Robin's Blog

Note: Mounting over an existing directory ‘hides’ the files

This is really just a quick note for me in the future, and for anyone else who might find this useful.

I have been involved in doing some administration of a Linux server recently – although I haven’t had full control over the server as administrators from the company that own the server have been doing the ‘low-level’ administration, and we need to get permission from them to do various administration tasks.

Anyway, recently they installed a new hard drive as we needed more space on the server. Prior to the installation we had one disk mounted on /, and a lot of data stored in /data. When they mounted the new hard disk they mounted it on /data. Now, we then logged on to the server and found that there was nothing in /data…all of our data had vanished!

Now, although we thought we knew what the cause was, we wanted to tread carefully so we didn’t accidentally do anything would actually lose us any data. So, we did a bit of investigation.

The output of df -h showed that the data that had gone ‘missing’ was still on the disk, as we only had about 50Gb free (hence why a new hard disk had been installed). However, running du -h --max-depth=1 / showed no space was taken up by /data, and the total given at the bottom of the du output didn’t match the total disk usage according to df.

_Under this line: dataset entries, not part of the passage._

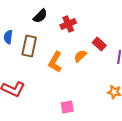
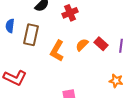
red rectangle: (99, 44) -> (101, 44), moved

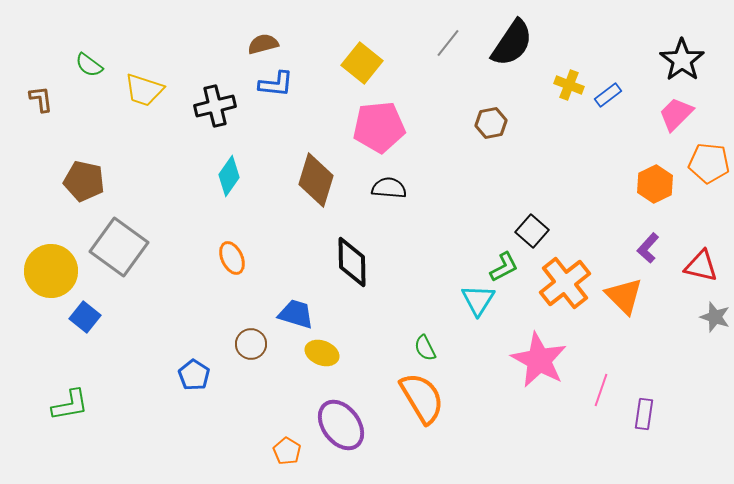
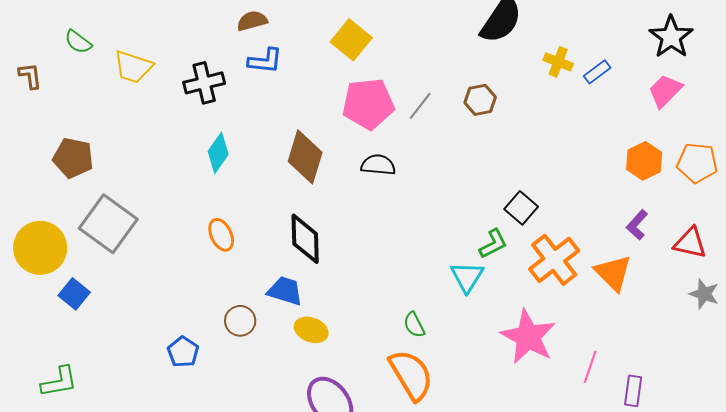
gray line: (448, 43) -> (420, 106), moved
orange pentagon: (709, 163) -> (697, 163), moved
black diamond: (352, 262) -> (305, 239), moved

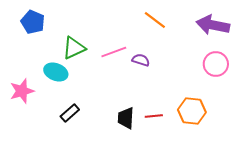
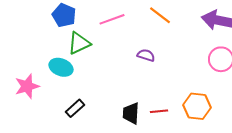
blue pentagon: (33, 22) -> (64, 15), moved
pink line: (114, 52) -> (112, 19), moved

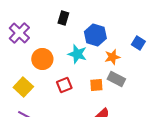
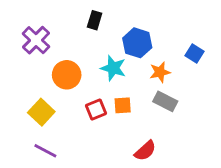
orange square: (96, 85) -> (123, 105), moved

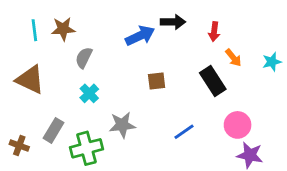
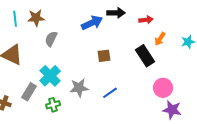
red arrow: (214, 32) -> (146, 20), turned -104
orange arrow: (233, 58) -> (160, 39), turned 72
cyan cross: (89, 93) -> (50, 76), moved, size x1.5
blue line: (184, 132) -> (110, 93), moved
green cross: (86, 148) -> (53, 105), size x0.6

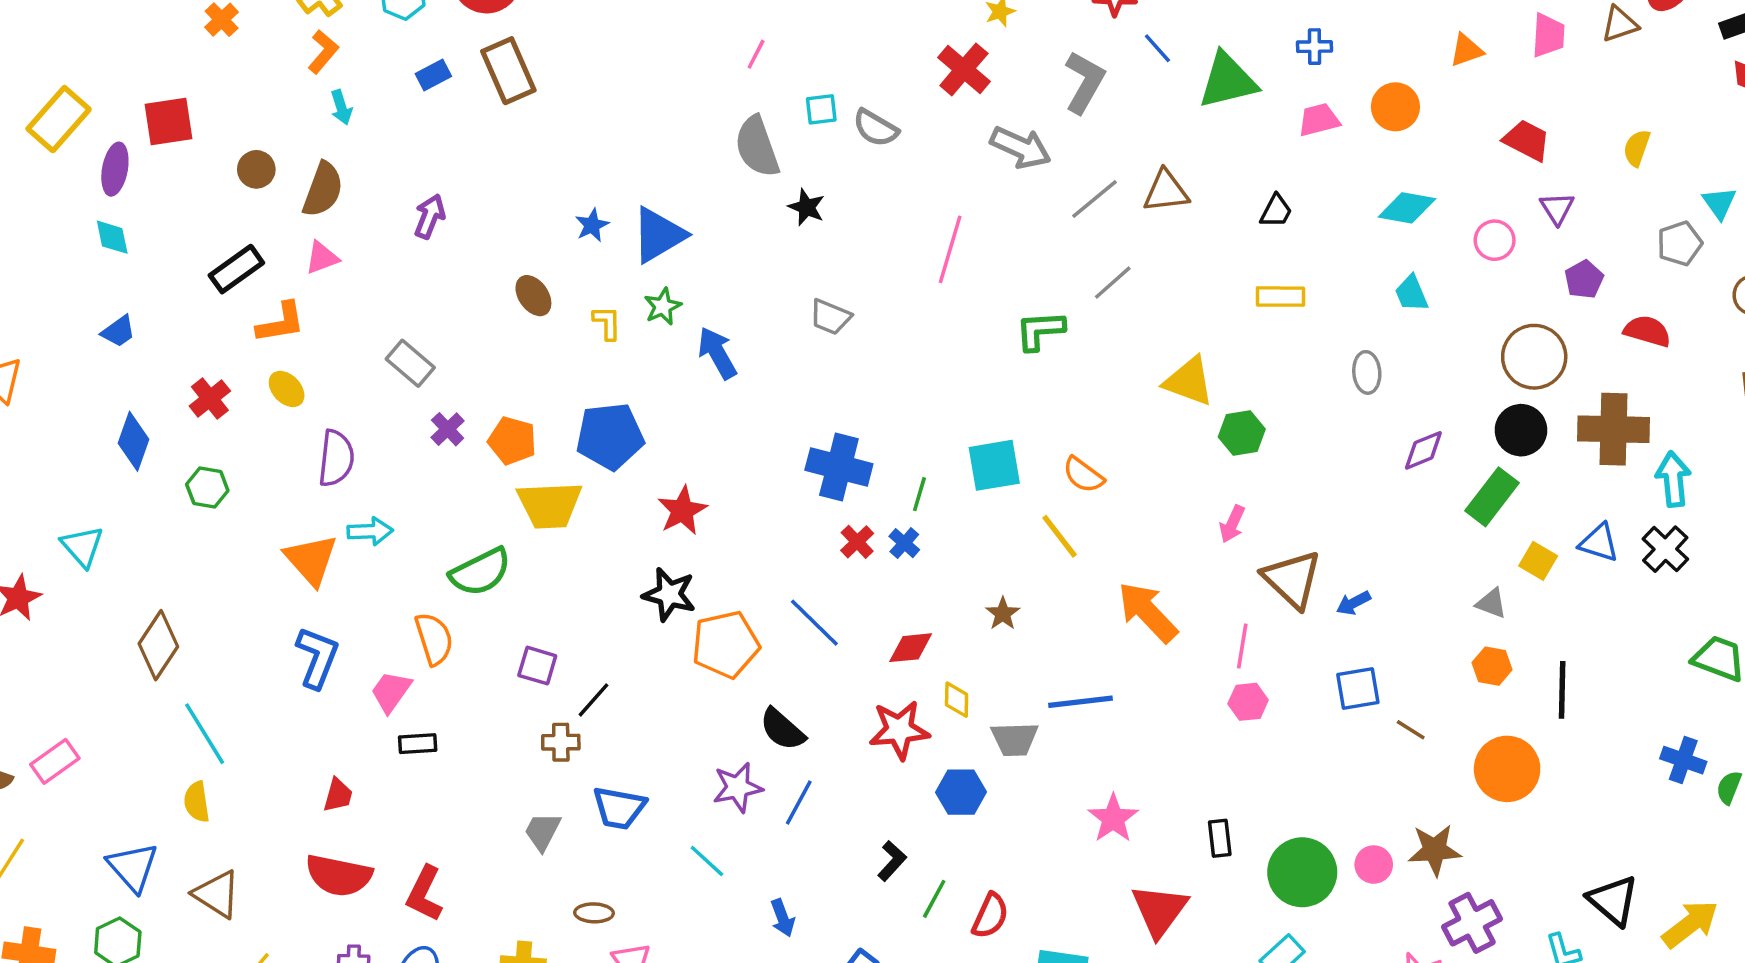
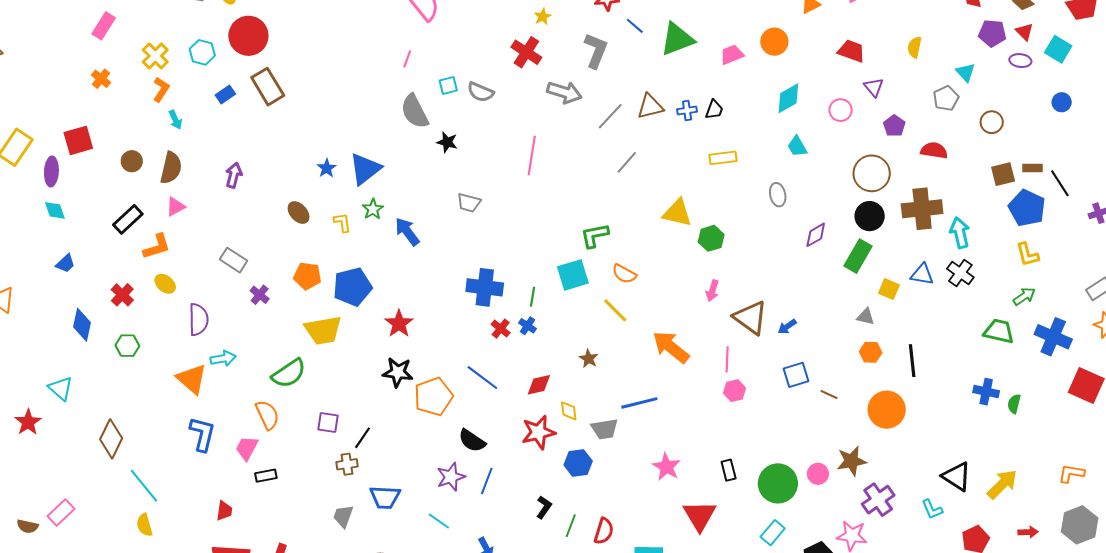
blue cross: (1315, 47) -> (687, 110), moved
cyan diamond: (1407, 208) -> (788, 98), turned -32
green L-shape: (1040, 330) -> (595, 236), moved
orange pentagon: (512, 441) -> (307, 276), moved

This all confirmed our suspicion that the data was there, but that it was hidden by the new hard disk being mounted ‘over’ it. We simply ran umount /data, and all of our data appeared again, and df and du now agreed.

So, we resolved this long term by:

  1. Mounting the new disk as /newdata
  2. Copying everything from /data to /newdata
  3. Deleting everything inside /data (but not the folder itself)
  4. Remounting /newdata as /data

So, overall it was quite simple, but it was one of those occasions in which we really needed to stop and think, just so we didn’t do anything stupid and lose the valuable data that was on the server.